I think so, just make sure you're really painfully honest. Feels horrible but you need to make the most of it. Can you pay if it's a long waiting list?

vintagesun · 06/06/2016 20:52

I wish I could but I'm living pay check to pay check at the moment.

OP posts:
TheNaze73 · 06/06/2016 20:55

The message that he sent to her, which you saw, could well have been for your benefit. I have no idea, how you can be so harsh on her, yet let him back in. He's the one that cheated. It sounds like you're letting him off very lightly

vintagesun · 06/06/2016 20:57

I really haven't. As I said, I've given him hell the past 6 months but you probably won't believe me.

OP posts:
Razorlightnight · 06/06/2016 21:03

I get it. You've invested something in him and your relationship. He's worth trying to forgive right now. She isn't. You also feel defensive when people say horrible things about him. Like when you're a kid and you can pick on your younger sibling but no one else can. Tough love doesn't work. It's not rational it's just the way you get through it.

Try hard not to focus on her op. She's not worth your time. Good luck.

vintagesun · 06/06/2016 21:07

Thank you razorlightnight that's exactly it.

OP posts:
Thisisnow16 · 06/06/2016 21:18

I would never trust him, this will always be at the back of your mind (talking from experience here).

TheSnowFairy · 06/06/2016 21:30

No. You've 'won' - keep your dignity and your silence.

Strawberryjam34 · 06/06/2016 22:15

I wouldn't bother - she won't care and you'll just feel crap afterwards.

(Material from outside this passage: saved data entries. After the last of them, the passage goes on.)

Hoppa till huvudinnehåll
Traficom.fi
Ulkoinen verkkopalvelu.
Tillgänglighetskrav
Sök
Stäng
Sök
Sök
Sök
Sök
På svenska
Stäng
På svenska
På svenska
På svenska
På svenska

Trust me I know xx

winkywinkola · 06/06/2016 23:01

Don't bother yourself with the woman.

Her justification will be that she has no loyalty to you. Although everyone needs to have some morality to everyone imo.

Some people just have no sense of right or wrong. Has your h suddenly developed one?

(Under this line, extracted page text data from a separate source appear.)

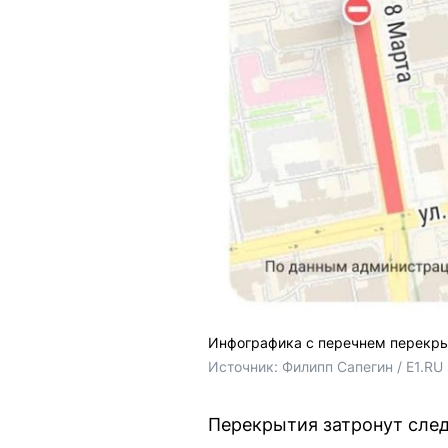
Инфографика с перечнем перекрыт
Источник: 
Филипп Сапегин / E1.RU
Перекрытия затронут сле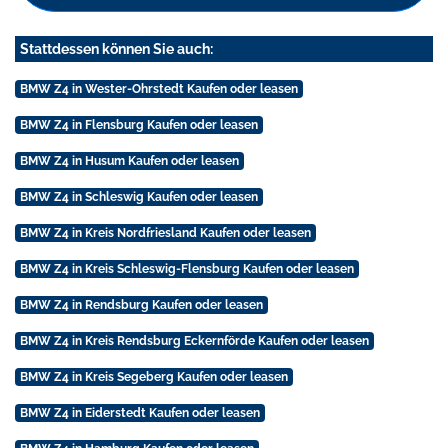
Stattdessen können Sie auch:
BMW Z4 in Wester-Ohrstedt Kaufen oder leasen
BMW Z4 in Flensburg Kaufen oder leasen
BMW Z4 in Husum Kaufen oder leasen
BMW Z4 in Schleswig Kaufen oder leasen
BMW Z4 in Kreis Nordfriesland Kaufen oder leasen
BMW Z4 in Kreis Schleswig-Flensburg Kaufen oder leasen
BMW Z4 in Rendsburg Kaufen oder leasen
BMW Z4 in Kreis Rendsburg Eckernförde Kaufen oder leasen
BMW Z4 in Kreis Segeberg Kaufen oder leasen
BMW Z4 in Eiderstedt Kaufen oder leasen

Anyway, ow won't have developed one. And she'll either shit her pants or laugh at your email. And then what? Nothing. You'll get nothing.

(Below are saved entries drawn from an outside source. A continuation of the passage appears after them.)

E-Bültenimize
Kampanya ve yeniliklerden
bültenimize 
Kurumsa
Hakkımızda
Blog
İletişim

Just ignore her. Treat her as an irrelevance. That will piss her off more than anything anyway. As time goes by she will become an irrelevance anyway. As to whether your h behaves......

confusionoftheillusion · 07/06/2016 11:03

Don't bother.

It might start a dialogue full of things you don't want to hear. Details of their affair, things he'd said to her etc etc

If you've decided to give it a go with H then focus on him.

confusionoftheillusion · 07/06/2016 11:19

I say the above as someone who was an OW. If you want to really piss her off then just get on with your life with Your H and treat her as a complete insignificance. Your H had the affair so work through it with him.